What do you view as Bayer’s most consequential sustainability issue? And what is Bayer doing to address it?

The agricultural world really has an opportunity to be a key player in reducing the effects of global warming. As a leader in the field, we’re in the unique position of being able to pave the way for sustainable agriculture and environmentally conscious practices. That’s why we’re committed to reducing Crop Science’s carbon footprint by 30% by 2030.

The world’s population is growing rapidly; it’s estimated to be 9.7 billion by 2050. That’s 9.7 billion people who will still need to eat, will still rely on agriculture to live. So, we have to find a way to scale up production, find ways to feed this growing population, without increasing, and in fact, reducing, our impact on the Earth. It’s really the only choice that we have.

And there’s a much deeper consumer interest in how crops are being grown: consumers want to know that their food is being grown sustainably. One of our more exciting projects is our carbon farming initiative, which not only looks to positively shift agriculture’s carbon impact but also creates financial recognition for farmers that participate. 

While not widely known, ACS has a time machine. We’re going to bring back Gregor Mendel so he can work with Bayer Crop Science. Where, in your group, will you put him to work, and what will you want him to accomplish?

As the father of modern genetics, it would only make sense for him to join our plant breeding organization – that is, after I’m done with my excited introductions.
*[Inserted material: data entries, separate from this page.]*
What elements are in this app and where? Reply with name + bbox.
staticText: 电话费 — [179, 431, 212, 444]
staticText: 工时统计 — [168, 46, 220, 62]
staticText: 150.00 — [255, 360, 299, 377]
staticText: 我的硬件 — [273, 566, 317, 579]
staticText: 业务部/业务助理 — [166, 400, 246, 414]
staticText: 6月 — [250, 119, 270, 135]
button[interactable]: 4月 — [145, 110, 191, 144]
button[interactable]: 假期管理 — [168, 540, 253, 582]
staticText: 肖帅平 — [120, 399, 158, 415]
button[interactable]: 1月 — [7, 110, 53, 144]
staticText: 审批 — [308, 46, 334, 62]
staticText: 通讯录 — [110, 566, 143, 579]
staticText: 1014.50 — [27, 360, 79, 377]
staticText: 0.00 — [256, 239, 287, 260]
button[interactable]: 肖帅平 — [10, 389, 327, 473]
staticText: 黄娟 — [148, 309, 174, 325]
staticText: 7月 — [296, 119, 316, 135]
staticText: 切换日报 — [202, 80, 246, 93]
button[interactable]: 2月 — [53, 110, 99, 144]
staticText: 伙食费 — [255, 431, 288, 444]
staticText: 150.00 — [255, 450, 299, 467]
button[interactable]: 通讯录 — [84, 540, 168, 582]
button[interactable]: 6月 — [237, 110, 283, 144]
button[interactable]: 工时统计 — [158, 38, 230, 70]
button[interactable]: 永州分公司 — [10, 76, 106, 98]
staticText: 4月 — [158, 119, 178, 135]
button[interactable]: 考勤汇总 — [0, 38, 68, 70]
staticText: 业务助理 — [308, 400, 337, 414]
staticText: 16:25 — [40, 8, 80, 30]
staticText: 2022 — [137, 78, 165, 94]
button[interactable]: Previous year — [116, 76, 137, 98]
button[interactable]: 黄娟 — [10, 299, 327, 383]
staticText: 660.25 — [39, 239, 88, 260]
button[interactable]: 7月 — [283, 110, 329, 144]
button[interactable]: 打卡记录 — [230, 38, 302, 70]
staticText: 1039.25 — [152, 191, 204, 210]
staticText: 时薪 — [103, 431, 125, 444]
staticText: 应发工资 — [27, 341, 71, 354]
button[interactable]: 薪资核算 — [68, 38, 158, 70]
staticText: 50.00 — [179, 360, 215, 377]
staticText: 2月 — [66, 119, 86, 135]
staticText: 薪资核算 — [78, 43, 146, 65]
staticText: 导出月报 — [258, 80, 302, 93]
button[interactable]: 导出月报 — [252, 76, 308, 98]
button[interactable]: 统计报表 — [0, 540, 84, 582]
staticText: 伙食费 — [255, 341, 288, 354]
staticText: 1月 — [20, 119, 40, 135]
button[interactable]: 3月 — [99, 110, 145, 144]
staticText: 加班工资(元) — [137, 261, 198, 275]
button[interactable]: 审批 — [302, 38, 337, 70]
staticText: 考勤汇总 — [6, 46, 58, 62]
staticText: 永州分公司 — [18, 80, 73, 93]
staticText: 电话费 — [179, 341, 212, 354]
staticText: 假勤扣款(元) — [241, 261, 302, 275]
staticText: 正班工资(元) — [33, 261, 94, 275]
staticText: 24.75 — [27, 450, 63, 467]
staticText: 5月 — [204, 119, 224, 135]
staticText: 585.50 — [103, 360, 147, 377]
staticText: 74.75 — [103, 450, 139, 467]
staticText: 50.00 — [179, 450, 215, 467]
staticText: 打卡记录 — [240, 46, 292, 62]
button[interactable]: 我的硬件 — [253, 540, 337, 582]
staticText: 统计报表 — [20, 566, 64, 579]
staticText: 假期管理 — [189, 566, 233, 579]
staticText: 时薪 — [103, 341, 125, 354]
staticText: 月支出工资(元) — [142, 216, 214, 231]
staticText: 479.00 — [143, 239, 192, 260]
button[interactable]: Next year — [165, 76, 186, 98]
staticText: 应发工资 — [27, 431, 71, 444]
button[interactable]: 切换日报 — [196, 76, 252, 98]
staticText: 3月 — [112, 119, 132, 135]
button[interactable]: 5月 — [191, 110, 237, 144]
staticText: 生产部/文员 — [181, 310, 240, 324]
With our advanced data, analytics, and technology at his fingertips, I can only imagine what he would be able to accomplish.
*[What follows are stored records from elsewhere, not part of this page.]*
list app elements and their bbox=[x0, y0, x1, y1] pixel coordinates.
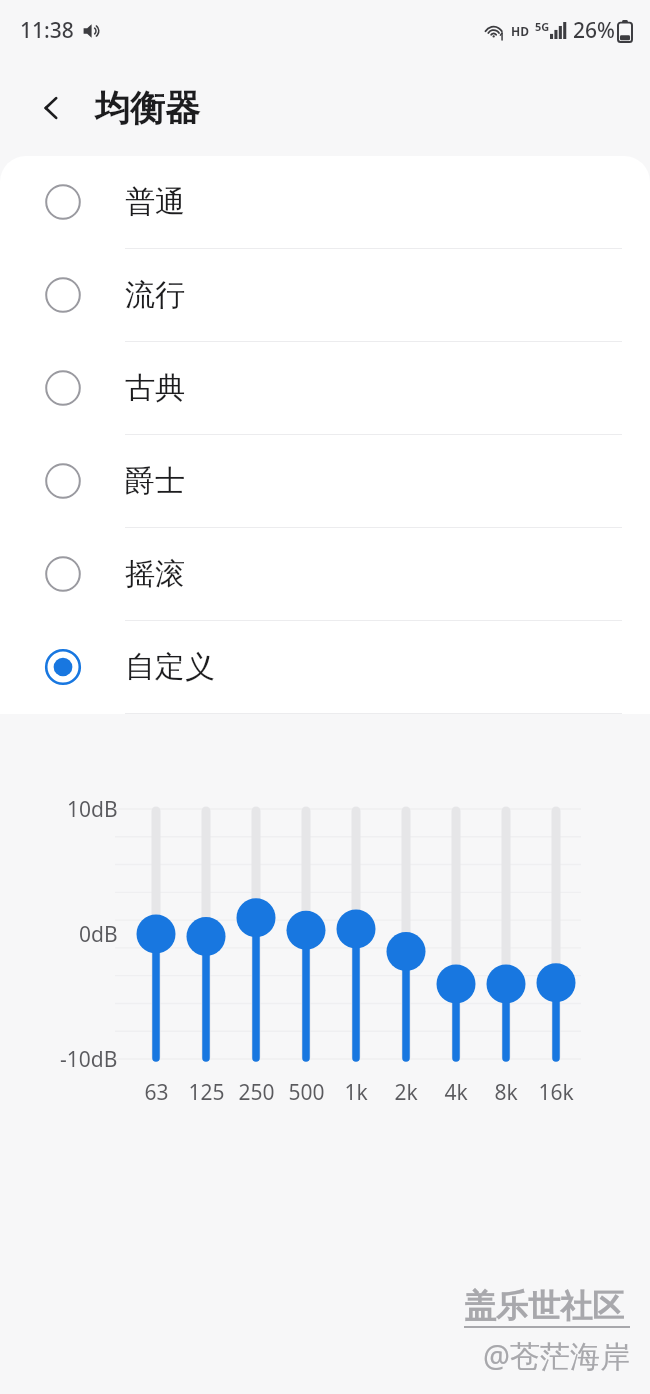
button[interactable]: Back bbox=[22, 78, 82, 138]
staticText: -10dB bbox=[60, 1045, 118, 1074]
staticText: 4k bbox=[444, 1078, 468, 1107]
staticText: 流行 bbox=[125, 276, 185, 314]
staticText: 125 bbox=[188, 1078, 225, 1107]
staticText: HD bbox=[511, 23, 529, 39]
button[interactable]: 爵士 bbox=[0, 435, 650, 527]
staticText: 自定义 bbox=[125, 648, 215, 686]
staticText: 2k bbox=[394, 1078, 418, 1107]
staticText: 8k bbox=[494, 1078, 518, 1107]
staticText: 10dB bbox=[67, 795, 118, 824]
button[interactable]: 古典 bbox=[0, 342, 650, 434]
button[interactable]: 流行 bbox=[0, 249, 650, 341]
staticText: @苍茫海岸 bbox=[483, 1335, 630, 1376]
staticText: 5G bbox=[535, 19, 550, 34]
staticText: 古典 bbox=[125, 369, 185, 407]
staticText: 1k bbox=[344, 1078, 368, 1107]
staticText: 11:38 bbox=[20, 16, 74, 45]
staticText: 均衡器 bbox=[95, 86, 200, 130]
staticText: 0dB bbox=[79, 920, 118, 949]
staticText: 摇滚 bbox=[125, 555, 185, 593]
staticText: 250 bbox=[238, 1078, 275, 1107]
staticText: 爵士 bbox=[125, 462, 185, 500]
button[interactable]: 摇滚 bbox=[0, 528, 650, 620]
staticText: 普通 bbox=[125, 183, 185, 221]
button[interactable]: 普通 bbox=[0, 156, 650, 248]
staticText: 盖乐世社区 bbox=[464, 1286, 624, 1326]
staticText: 16k bbox=[538, 1078, 574, 1107]
button[interactable]: 自定义 bbox=[0, 621, 650, 713]
staticText: 500 bbox=[288, 1078, 325, 1107]
staticText: 63 bbox=[144, 1078, 169, 1107]
staticText: 26% bbox=[573, 16, 615, 45]
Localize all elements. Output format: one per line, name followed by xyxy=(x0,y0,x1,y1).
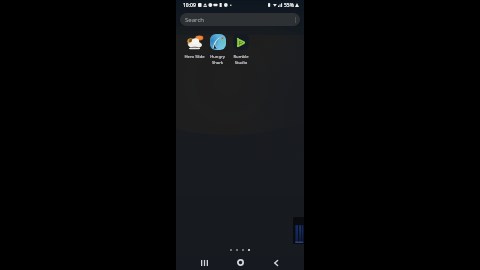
button[interactable]: More options xyxy=(291,16,299,24)
button[interactable]: Recents xyxy=(189,255,219,270)
button[interactable]: Rumble Studio xyxy=(229,34,252,65)
staticText: 10:09 xyxy=(183,2,196,9)
button[interactable]: Widget xyxy=(293,217,304,244)
staticText: Hero Slide xyxy=(184,54,205,60)
staticText: Hungry Shark xyxy=(210,54,225,65)
button[interactable]: Hungry Shark xyxy=(206,34,229,65)
staticText: Rumble Studio xyxy=(233,54,249,65)
button[interactable]: Hero Slide xyxy=(183,34,206,60)
button[interactable]: Back xyxy=(261,255,291,270)
staticText: Search xyxy=(185,16,204,24)
button[interactable]: Home xyxy=(225,255,255,270)
button[interactable]: Search xyxy=(180,13,300,26)
staticText: 55% xyxy=(284,2,294,9)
You grew up in western Canada, lived in the United States, and now work in Germany. ACS will purchase tickets for you to one of the following, but only one. Which shall it be? The Stanley Cup Finals, the Super Bowl, the World Cup, or the Winter Olympics?

As an overall sports enthusiast, this is such a hard one to answer. Collegiate sports are my passion area – I’m a die-hard Penn State fan. But if I had to choose, I’d lean into my Canadian roots and go with the Stanley Cup Finals. 

This article has been edited for length and clarity. The opinions expressed in this article are the author's own and do not necessarily reflect the view of their employer or the American Chemical Society.